We do now have multimodal generative AI of natural language and text, natural language and images, but generative AI models of biological systems are still in their infancy. We have yet to see multimodal AI systems that combine natural language with the language of biological systems.
Can generative AI be useful for hypothesis generation?
One potential example I can think of is a typical drug development project, where we want to understand the underlying mechanism for a disease and then identify a therapeutic target. Right now, this is typically done through a combination of subject matter expert insights and the design of very smart experiments that test smart hypotheses using innovative techniques to manipulate cells and whatnot.
But as we do more and more of these types of experiments, each of these experiments is a sort of lesson for a generative AI system that says ‘here's a cell and here's how we intervened and here's what happened.’ And the more of these lessons we catalog, the more we can teach a generative AI system to predict future experiments without us needing to do all of them in the lab. There is this immense opportunity to reuse all of the experimental data that we've collected so far.
But won’t some of those predictions be wrong?
Even if these generative models are sometimes wrong, they're not entirely wrong. This means that if, for example, you use them to identify a certain therapeutic target, if the systems are appropriately trained, it is highly likely that at least some of those targets actually make some sense. That's probably one of the best applications of these systems: to take their outputs as potential hypotheses and then subject them to experimental validation. Depending on the nature of the outcome, the resulting data from the follow-up experiments will either reinforce the model’s belief or correct it, ultimately making it slightly more accurate for future queries.

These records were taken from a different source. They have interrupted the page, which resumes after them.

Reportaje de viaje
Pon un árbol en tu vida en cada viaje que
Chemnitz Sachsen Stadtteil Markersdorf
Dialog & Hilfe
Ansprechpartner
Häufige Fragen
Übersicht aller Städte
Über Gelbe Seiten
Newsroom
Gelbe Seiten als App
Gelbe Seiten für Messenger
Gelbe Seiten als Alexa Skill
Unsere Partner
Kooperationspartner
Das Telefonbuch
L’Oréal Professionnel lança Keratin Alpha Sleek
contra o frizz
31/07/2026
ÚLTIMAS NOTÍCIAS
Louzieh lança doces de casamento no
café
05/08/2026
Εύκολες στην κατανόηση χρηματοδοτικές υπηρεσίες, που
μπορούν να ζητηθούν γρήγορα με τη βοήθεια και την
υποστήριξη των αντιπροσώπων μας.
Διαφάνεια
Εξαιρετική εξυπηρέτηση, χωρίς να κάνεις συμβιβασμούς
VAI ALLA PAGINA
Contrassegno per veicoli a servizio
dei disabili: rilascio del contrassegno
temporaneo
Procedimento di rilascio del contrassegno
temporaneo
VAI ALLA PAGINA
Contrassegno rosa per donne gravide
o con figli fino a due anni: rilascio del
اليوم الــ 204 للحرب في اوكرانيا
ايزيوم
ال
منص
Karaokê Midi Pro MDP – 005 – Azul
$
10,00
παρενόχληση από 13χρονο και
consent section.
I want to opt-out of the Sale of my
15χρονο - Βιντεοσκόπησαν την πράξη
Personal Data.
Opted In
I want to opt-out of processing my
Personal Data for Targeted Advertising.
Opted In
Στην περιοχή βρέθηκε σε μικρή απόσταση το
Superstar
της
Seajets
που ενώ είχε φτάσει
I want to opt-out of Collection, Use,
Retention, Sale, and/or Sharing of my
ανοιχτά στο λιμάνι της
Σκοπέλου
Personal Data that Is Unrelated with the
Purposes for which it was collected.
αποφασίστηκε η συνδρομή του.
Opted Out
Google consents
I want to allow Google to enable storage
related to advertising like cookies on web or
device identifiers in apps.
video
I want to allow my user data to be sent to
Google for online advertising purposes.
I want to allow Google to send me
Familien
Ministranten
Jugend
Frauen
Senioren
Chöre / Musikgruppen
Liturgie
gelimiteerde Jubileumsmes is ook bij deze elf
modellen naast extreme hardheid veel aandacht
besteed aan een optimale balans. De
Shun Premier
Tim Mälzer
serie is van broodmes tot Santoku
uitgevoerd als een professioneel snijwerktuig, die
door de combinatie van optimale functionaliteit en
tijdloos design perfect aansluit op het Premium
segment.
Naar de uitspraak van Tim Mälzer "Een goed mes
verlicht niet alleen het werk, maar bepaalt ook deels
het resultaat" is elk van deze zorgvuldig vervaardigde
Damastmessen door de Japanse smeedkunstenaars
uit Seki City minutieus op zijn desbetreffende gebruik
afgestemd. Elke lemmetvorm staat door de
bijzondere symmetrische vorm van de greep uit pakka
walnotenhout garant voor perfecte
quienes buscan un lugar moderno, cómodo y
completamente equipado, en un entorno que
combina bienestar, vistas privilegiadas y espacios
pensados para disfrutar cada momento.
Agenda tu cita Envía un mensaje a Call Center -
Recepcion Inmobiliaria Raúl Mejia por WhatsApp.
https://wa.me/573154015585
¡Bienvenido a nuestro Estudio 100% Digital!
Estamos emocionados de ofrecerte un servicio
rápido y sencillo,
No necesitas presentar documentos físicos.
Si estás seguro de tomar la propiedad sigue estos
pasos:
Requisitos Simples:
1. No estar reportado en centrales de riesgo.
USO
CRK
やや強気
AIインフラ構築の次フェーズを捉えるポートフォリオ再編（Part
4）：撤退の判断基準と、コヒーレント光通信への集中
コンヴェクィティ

Let’s talk about the natural language models like ChatGPT. How useful are these tools for coding and software development?

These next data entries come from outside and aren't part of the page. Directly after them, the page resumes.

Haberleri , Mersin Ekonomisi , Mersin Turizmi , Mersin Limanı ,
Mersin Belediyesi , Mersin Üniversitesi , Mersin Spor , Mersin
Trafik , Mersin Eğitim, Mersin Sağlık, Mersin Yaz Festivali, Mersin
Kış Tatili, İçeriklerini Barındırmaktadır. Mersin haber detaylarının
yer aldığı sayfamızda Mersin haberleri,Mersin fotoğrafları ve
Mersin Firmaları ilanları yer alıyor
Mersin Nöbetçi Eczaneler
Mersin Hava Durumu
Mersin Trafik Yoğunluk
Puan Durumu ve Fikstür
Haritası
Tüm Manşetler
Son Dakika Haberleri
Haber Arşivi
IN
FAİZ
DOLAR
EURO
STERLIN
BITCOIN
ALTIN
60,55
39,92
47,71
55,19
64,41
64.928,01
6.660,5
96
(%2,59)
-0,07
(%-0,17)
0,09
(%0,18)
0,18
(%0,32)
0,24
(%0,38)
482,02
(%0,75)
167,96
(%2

Some of us use GitHub Copilot, which is a system that helps coders and programmers write some of the more standard, boilerplate parts of code, rather than the most innovative and challenging parts. These systems are really good at helping you write parts of your code that everybody knows how to write, but you still need to do it anyway. These systems are also really good at helping you document your code and comment on your code. So we’re using these systems right now for these purposes and as smarter versions of the conventional code-completion systems.
Do you have any concerns about these language models, like inaccuracies or potential misuse?

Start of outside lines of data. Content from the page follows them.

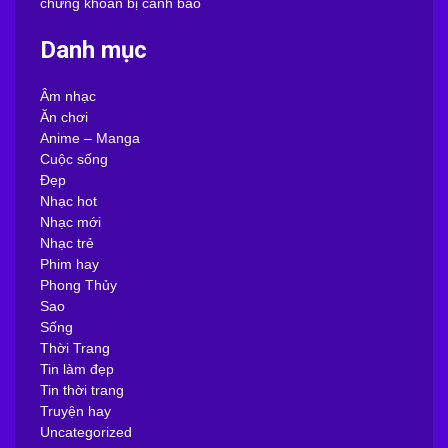
chứng khoán bị cảnh báo
Danh mục
Âm nhạc
Ăn chơi
Anime – Manga
Cuộc sống
Đẹp
Nhạc hot
Nhạc mới
Nhạc trẻ
Phim hay
Phong Thủy
Sao
Sống
Thời Trang
Tin làm đẹp
Tin thời trang
Truyện hay
Uncategorized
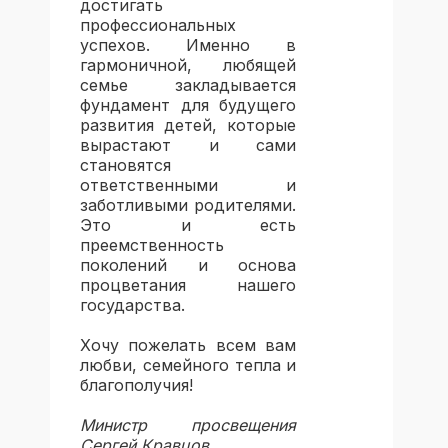
достигать
профессиональных
успехов. Именно в
гармоничной, любящей
семье закладывается
фундамент для будущего
развития детей, которые
вырастают и сами
становятся
ответственными и
заботливыми родителями.
Это и есть
преемственность
поколений и основа
процветания нашего
государства.
Хочу пожелать всем вам
любви, семейного тепла и
благополучия!
Министр просвещения
Сергей Кравцов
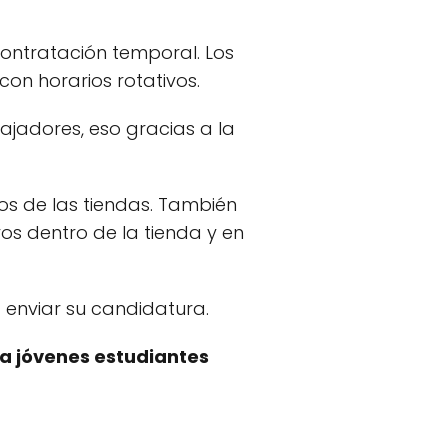
ontratación temporal. Los
 con horarios rotativos.
ajadores, eso gracias a la
los de las tiendas. También
os dentro de la tienda y en
enviar su candidatura.
ra jóvenes estudiantes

The challenge is that these models are well known to “hallucinate” once in a while or just very confidently lie. So you have to do your own fact-checking. As for misuse, I'm less worried about the science and engineering communities because scientists and engineers are, by training, skeptics and they tend to not take things at face value. So even if they use a generative AI system to help them solve a problem, they would test the output of these systems.
I think where I'd be worried more is how these systems could be exploited in other areas, such as generating misinformation and in other discourses where people are not as inclined to do their own fact-checking. That's where I'm worried, especially because these systems can generate content much, much faster than we can. So it's very easy to flood the space, so to speak, with lots of deliberately false, AI-generated content.
But as tools for biological research and software development, I think there’s a lot of promise in helping to make some parts of research more efficient. The pace at which we’re generating data, which is exponentially increasing, is far exceeding our expert capability to make sense of that data. That’s where generative AI and in general, machine learning and other AI methods, could become extremely useful to help us uncover the regularities, commonalities, and differences in all this data in a way that is less biased and also more efficient and faster than we humans can do.